А думать-то все равно надо.

Неужели им руководит действительно чистый альтруизм, и он, не колеблясь, рискует жизнью – своей и не только – ради того, чтобы попытаться помешать выяснению отношений между существами, глубоко людям чуждыми, посторонними и, может, даже и негуманоидами? Какое право он имеет на вмешательство в чужие дела?

Впрочем, это не из той оперы вопрос. Вмешиваться во что угодно, рисковать своей и чужой жизнью можно и нужно, но – ради высших ценностей. Долг, присяга, честь и так далее… Честь? Он же именно об этом говорил в свое время Ирине. И давал слово. Допустим. Но это опять только его личная проблема. И ведь самое смешное, что в реальном общечеловеческом мире этой проблемы просто нет, потому что ее не может и не должно быть. Признано, что контакты с пришельцами будут совсем не такими и не таким людям доверят их осуществлять. Соответствующую литературу читать надо. А он, некий Новиков А., если ему больше нечем заняться, играл бы в свой преферанс, не лез бы, куда не просят…

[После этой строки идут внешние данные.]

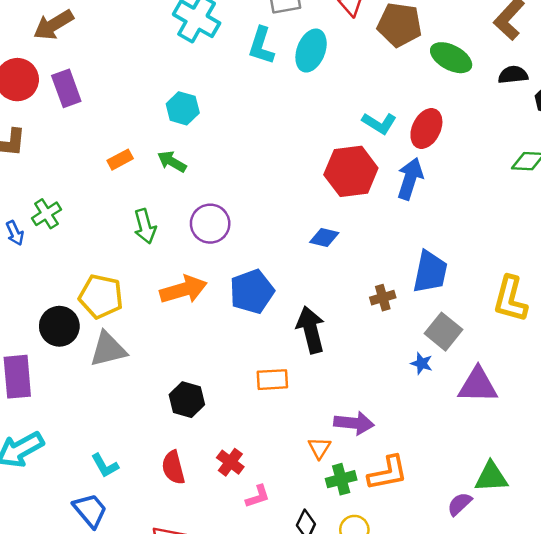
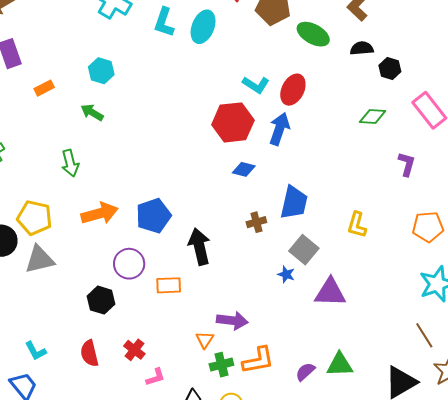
orange rectangle: (120, 160) -> (44, 88), moved
purple circle: (210, 224) -> (129, 264), moved
blue diamond: (324, 237) -> (244, 169), moved
yellow L-shape: (510, 299) -> (357, 225), size x0.7
purple semicircle: (460, 504) -> (305, 372), moved

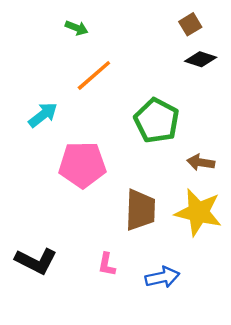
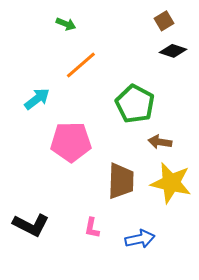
brown arrow: (201, 162) -> (160, 142), moved

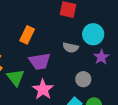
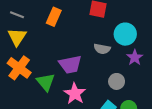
orange rectangle: (27, 35) -> (54, 17), moved

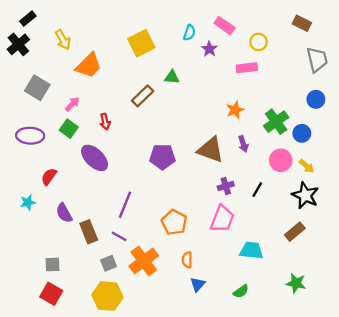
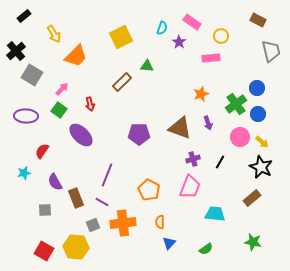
black cross: (18, 44) -> (16, 51), moved
blue circle: (316, 99) -> (257, 88), moved
orange cross: (144, 261) -> (123, 223), turned 30
gray square: (52, 264) -> (45, 210), moved
yellow hexagon: (107, 296) -> (76, 247), moved

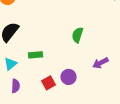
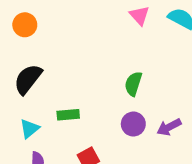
purple circle: (69, 77) -> (133, 124), moved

Андрей, как ему показалось, уловил некую нить. Вот-вот: не просят. А кто его должен просить? Если ждать, когда кто-то где-то задумается, потом сообразит, согласует с кем положено и лишь потом в установленном порядке кого нужно попросит… Но как тогда быть с формулой: «Если не ты, то кто? Если не сейчас, то когда?» Да и в конце концов, будь на месте пришельцев просто граждане иностранного государства, собравшиеся причинить вред лицу, просившему у них политического убежища, и то их действия подлежали бы пресечению. А уж в данном случае – тем более. И кстати, друзья его среагировали именно так. Это он сгоряча вообразил, что они слепо ему подчинились, а они ведь тоже сразу суть вычленили.

Новиков улыбнулся невольно. В общем, еще раз подтверждается, что всякое первое побуждение обычно бывает благородным.

Он вышел на площадь перед Рижским вокзалом. Несмотря на позднюю ночь, людей здесь было много. Войдя внутрь, Новиков, ожидая условленного времени, покрутился среди встречающих и отъезжающих, попил воды из фонтанчиков, на секунду задержался у зеркала в туалете. Нет, вид вполне уверенный, губы не трясутся. А что, собственно, рефлектировать? Выбора нет и не было. «Жизнь принуждает человека ко многим добровольным действиям», – вспомнил он.

Из глубокой тени за выступом стены Новиков увидел подъезжающую «семерку» со знакомым номером и, не дожидаясь, пока она остановится, нырнул в переднюю дверцу. Ирина, сидевшая за рулем, повернула к нему бледное лицо. Глаз видно не было, но Андрей ощутил ее тревогу, страх, немой вопрос. Такой он ее еще не видел. И от этого сразу стал собранным, ироничным, не знающим сомнений – каким она его знала.